**EXERCISE:**
Everything in the listing that follows should be reproduced exactly except the pictures.

**DATA EXTRACTS:**
****

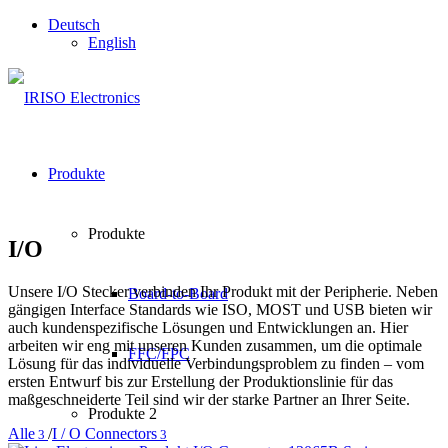
Deutsch
English
Produkte
Produkte
I/O
Unsere I/O Stecker verbinden Ihr Produkt mit der Peripherie. Neben
Board-to-Board
gängigen Interface Standards wie ISO, MOST und USB bieten wir
auch kundenspezifische Lösungen und Entwicklungen an. Hier
arbeiten wir eng mit unseren Kunden zusammen, um die optimale
FFC/FPC
Lösung für das individuelle Verbindungsproblem zu finden – vom
ersten Entwurf bis zur Erstellung der Produktionslinie für das
maßgeschneiderte Teil sind wir der starke Partner an Ihrer Seite.
Produkte 2
Alle
/
I / O Connectors
3
3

****

**RESPONSE AREA:**
Deutsch
English
Produkte
Produkte
I/O
Unsere I/O Stecker verbinden Ihr Produkt mit der Peripherie. Neben
Board-to-Board
gängigen Interface Standards wie ISO, MOST und USB bieten wir
auch kundenspezifische Lösungen und Entwicklungen an. Hier
arbeiten wir eng mit unseren Kunden zusammen, um die optimale
FFC/FPC
Lösung für das individuelle Verbindungsproblem zu finden – vom
ersten Entwurf bis zur Erstellung der Produktionslinie für das
maßgeschneiderte Teil sind wir der starke Partner an Ihrer Seite.
Produkte 2
Alle
/
I / O Connectors
3
3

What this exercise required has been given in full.